Start with a toy clean value x0 = 0.70.

Let alpha_bar_t = 0.64.

Let the sampled noise be epsilon = 0.50.

Then sqrt(alpha_bar_t) = 0.80 and sqrt(1 - alpha_bar_t) = 0.60.

So the noisy input is:

x_t = 0.80 × 0.70 + 0.60 × 0.50
    = 0.56 + 0.30
    = 0.86

Suppose the model predicts epsilon_hat = 0.45.

The simple MSE loss is:

L = (epsilon_hat - epsilon)^2
  = (0.45 - 0.50)^2
  = (-0.05)^2
  = 0.0025

Good.

That 0.0025 is the number from the recall section.

And because we predicted noise, we can also recover a clean-image estimate.

x0_hat = (x_t - 0.60 × epsilon_hat) / 0.80
       = (0.86 - 0.27) / 0.80
       = 0.59 / 0.80
       = 0.7375

So noise prediction is not a dead end.

It quietly gives you x0_hat too.

That is why the three stories stay connected.

3) Score matching and ELBO are two more views of the same training

Now zoom out.

In score language, the model learns a vector field that points from noisy regions toward probable image regions.

In ELBO language, we are maximizing a variational lower bound for the full latent-variable model.

In code, we often optimize a weighted MSE.

These are not three unrelated religions.

They are three camera angles.

score view : learn where higher data density lies at each noise level
ELBO view  : justify the probabilistic model end to end
MSE view   : train a practical denoiser that actually converges on GPUs

Researchers keep the ELBO because it explains the model family cleanly.

Engineers keep the MSE because it is stable and simple.

Both are useful.

If you understand the bridge, interview questions stop sounding scary.

4) Why noise prediction became the practical favorite

Noise is statistically simple.

Images are not.

That one sentence explains a lot.

Predicting raw pixels means chasing texture, color, semantics, and dataset bias all at once.

Predicting Gaussian noise gives a cleaner target distribution.

It also behaves well across timesteps.

Early steps and late steps still share the same noise-language target.

This is why Stable Diffusion, Imagen, and many production U-Nets default to epsilon prediction or close cousins like v prediction.

practical recipe:
build x_t from known x0 and epsilon
train U-Net to predict epsilon
recover x0_hat when needed
sample with the same denoiser repeatedly

Elegant theory matters.

But when training budgets are real and deadlines are rude, people choose the target that optimizes cleanly.

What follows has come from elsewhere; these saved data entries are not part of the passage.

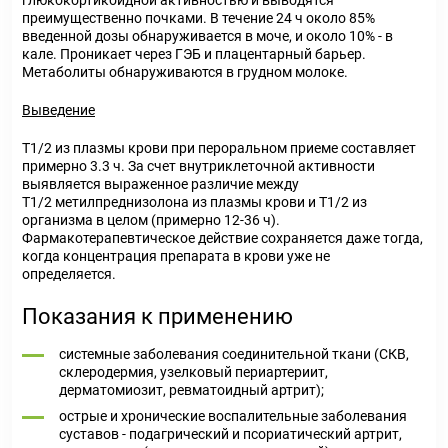
глюкокортикоидной активностью и выводятся
преимущественно почками. В течение 24 ч около 85%
введенной дозы обнаруживается в моче, и около 10% - в
кале. Проникает через ГЭБ и плацентарный барьер.
Метаболиты обнаруживаются в грудном молоке.
Выведение
T
1/2
из плазмы крови при пероральном приеме составляет
примерно 3.3 ч. За счет внутриклеточной активности
выявляется выраженное различие между
T
1/2
метилпреднизолона из плазмы крови и T
1/2
из
организма в целом (примерно 12-36 ч).
Фармакотерапевтическое действие сохраняется даже тогда,
когда концентрация препарата в крови уже не
определяется.
Показания к применению
системные заболевания соединительной ткани (СКВ,
склеродермия, узелковый периартериит,
дерматомиозит, ревматоидный артрит);
острые и хронические воспалительные заболевания
суставов - подагрический и псориатический артрит,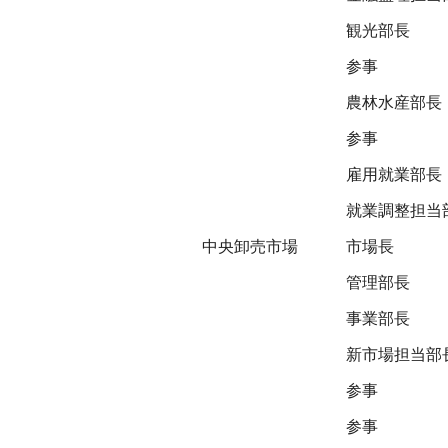
観光部長
参事
農林水産部長
参事
雇用就業部長
就業調整担当
中央卸売市場
市場長
管理部長
事業部長
新市場担当部
参事
参事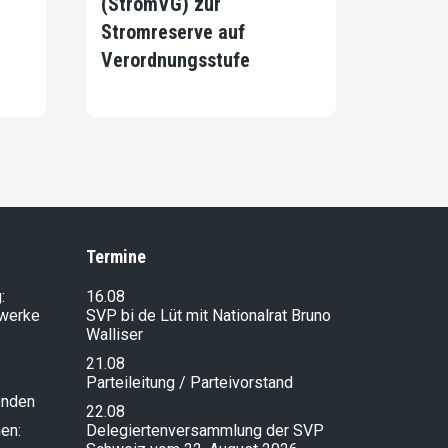
(StromVG) zur
Stromreserve auf
Verordnungsstufe
Termine
:
16.08
lwerke
SVP bi de Lüt mit Nationalrat Bruno
Walliser
21.08
Parteileitung / Parteivorstand
enden
22.08
en:
Delegiertenversammlung der SVP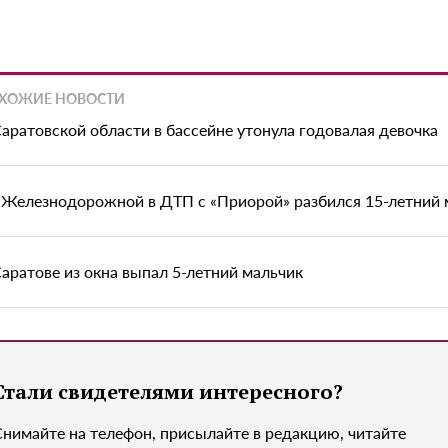
ХОЖИЕ НОВОСТИ
Саратовской области в бассейне утонула годовалая девочка
 Железнодорожной в ДТП с «Приорой» разбился 15-летний
Саратове из окна выпал 5-летний мальчик
Стали свидетелями интересного?
Снимайте на телефон, присылайте в редакцию, читайте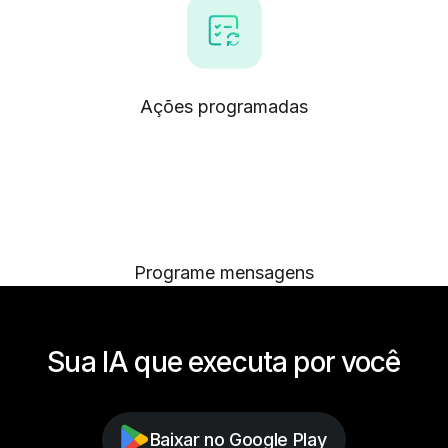
Ações programadas
Programe mensagens
Sua IA que executa por você
Baixar no Google Play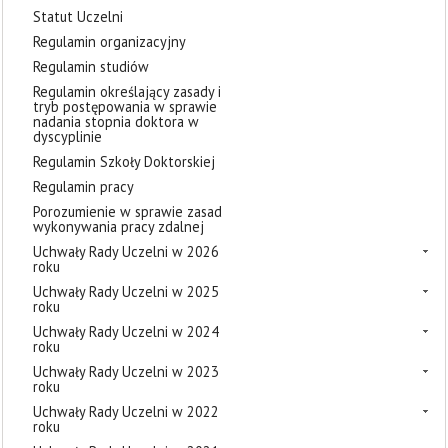
Statut Uczelni
Regulamin organizacyjny
Regulamin studiów
Regulamin określający zasady i
tryb postępowania w sprawie
nadania stopnia doktora w
dyscyplinie
Regulamin Szkoły Doktorskiej
Regulamin pracy
Porozumienie w sprawie zasad
wykonywania pracy zdalnej
Uchwały Rady Uczelni w 2026
roku
Uchwały Rady Uczelni w 2025
roku
Uchwały Rady Uczelni w 2024
roku
Uchwały Rady Uczelni w 2023
roku
Uchwały Rady Uczelni w 2022
roku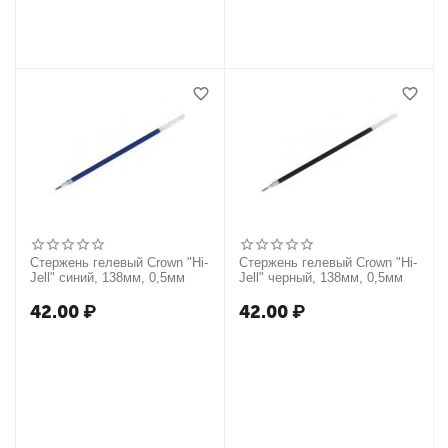
Стержень гелевый Crown "Hi-
Стержень гелевый Crown "Hi-
Jell" синий, 138мм, 0,5мм
Jell" черный, 138мм, 0,5мм
42.00
₽
42.00
₽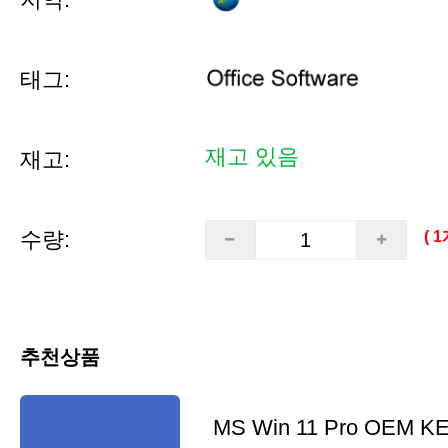
태그:
재고 있음
재고:
수량:
( 
추천상품
MS Win 11 Pro OEM K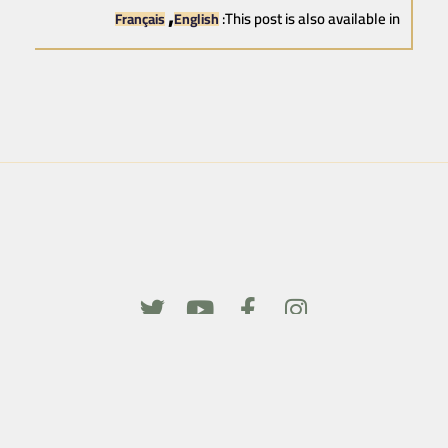
This post is also available in:
Français
English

Noise prediction earned that trust.

Where this lives in the wild

  • Stable Diffusion training scripts — usually optimize noise prediction because it is simple and stable across huge datasets.

  • SDXL variants with v-prediction — alternative parameterizations are chosen to behave better under certain scheduler settings.

  • Hugging Face Diffusers fine-tuning examples — losses are written in the practical epsilon-prediction form.

  • Imagen-style research code — the same denoising objective can be explained through score matching and variational bounds.

  • Internal product ablations — teams often compare epsilon, x0, and v objectives by prompt adherence and sampler stability.


Pause and recall

  • What three related targets can the denoiser be trained to predict?

  • In the worked example, what was the MSE loss when epsilon_hat = 0.45 and epsilon = 0.50?

  • Why does predicting noise let us recover a clean-image estimate too?

  • Why do engineers often use the simple noise-prediction loss even when the ELBO view is richer?


Interview Q&A

Q: Why is diffusion training supervised even though generation looks unsupervised at inference time? A: Because during training we know the clean image, the timestep, and the exact sampled noise that produced the noisy input. Common wrong answer to avoid: "The model has to invent its own targets because no labels exist."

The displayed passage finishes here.